Retaining key employees

In addition to retention of the employee base, special emphasis needs to be placed on developing stronger retention programs for employees who are critical to the company’s success. Companies need to make sure these employees are not vulnerable to the aggressive offers that will likely come their way.

The most common elements in traditional employee incentive plans have been annual bonuses based on financial performance and stock options. But the poor financial performance of gaming companies and the drop in value of their stocks have made these traditional benefits somewhat ineffective. 

Hay Group recently conducted a global research study in order to assist organizations with understanding the extent to which companies have altered or are considering altering their reward programs. A total of 2,589 organizations from 91 countries across six continents participated in this study, demonstrating that the effects of the downturn are being felt worldwide.
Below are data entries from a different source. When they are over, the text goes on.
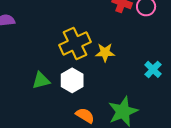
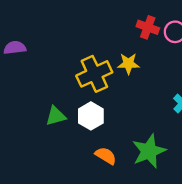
yellow star: (105, 52) -> (128, 64), moved

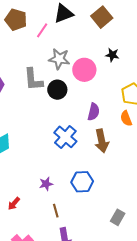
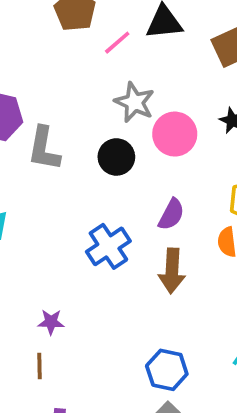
gray L-shape: (33, 80) -> (44, 149), moved
blue hexagon: (82, 182) -> (167, 370), moved
brown line: (56, 211) -> (40, 366), moved

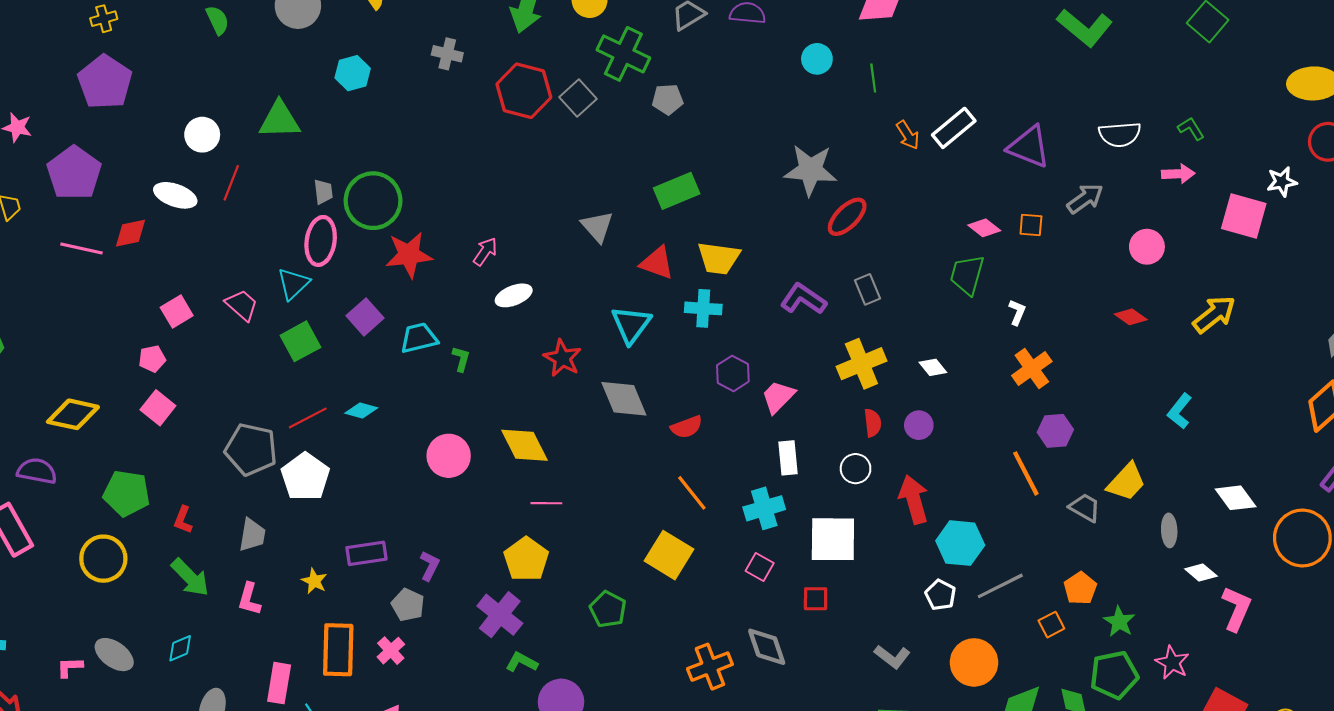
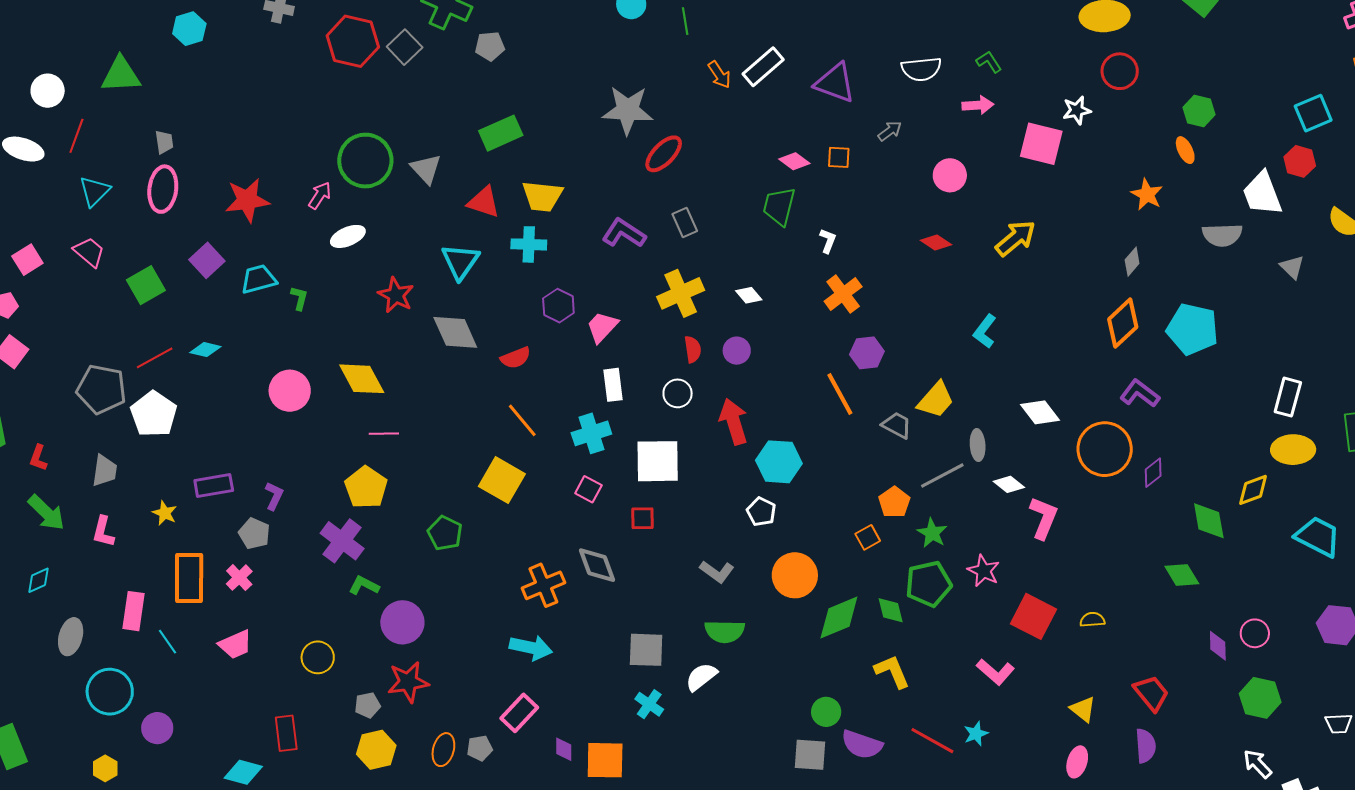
gray arrow: (1085, 199) -> (890, 131), size x0.7
green circle: (373, 201) -> (365, 161), moved
cyan triangle: (293, 284) -> (94, 191), moved
gray line: (1000, 586) -> (942, 476), moved

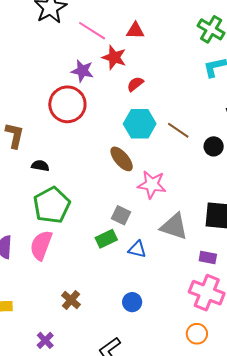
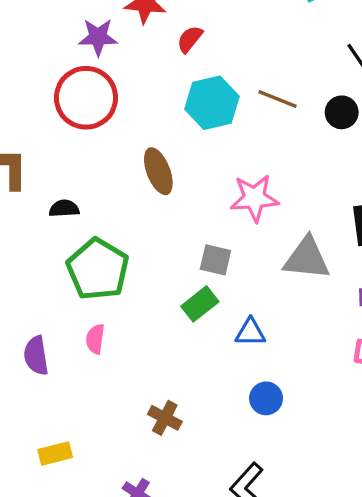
brown ellipse: (122, 159) -> (158, 171), moved, turned 32
pink semicircle: (41, 245) -> (95, 339), size x0.6
blue triangle: (137, 249) -> (250, 332), moved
The majority of the strategies discussed earlier in this article are being implemented worldwide. However, it is important to note that when respondents were asked to list their organization’s biggest concerns regarding key employees during this challenging time, they fear losing top talent and critical skills.

To keep their very best and most critical employees companies should consider providing aggressive incentive plans that:
  • Guarantee minimum year-end performance-based bonuses in key areas other than EBITA, such as service enhancement, cost-efficiency and innovation.
  • Grant more stock options/shares/units and consider changing the mix of options/shares/units.
  • Reduce the performance criteria for vesting.
  • Provide employment contracts as a cost-free way to show employees how valuable they are to the company. (A program like this will obviously cost money, but it makes sense for certain highly skilled employees.) 

The credibility factor

Human resource leaders understand that the current economic climate has significantly influenced the way they must structure, recruit, retain and motivate their workforces. They are expected to have a tangible impact on the profitability of their business.

It is critical to keep employees motivated during these times. Organizations have the opportunity to take a hard look at the intent, design and implementation of their HR programs. Those that think strategically and creatively will emerge in a position of strength to take advantage of the future upturn.

HRM technology solutions can help savvy HR professionals strategically manage through the crisis and prepare as the economy inevitably rises. Trends that HR professionals must embrace in 2009 include: managing and developing talent, HRM analytics, Web 2.0, on-boarding and implementing a technology strategy to do more with less.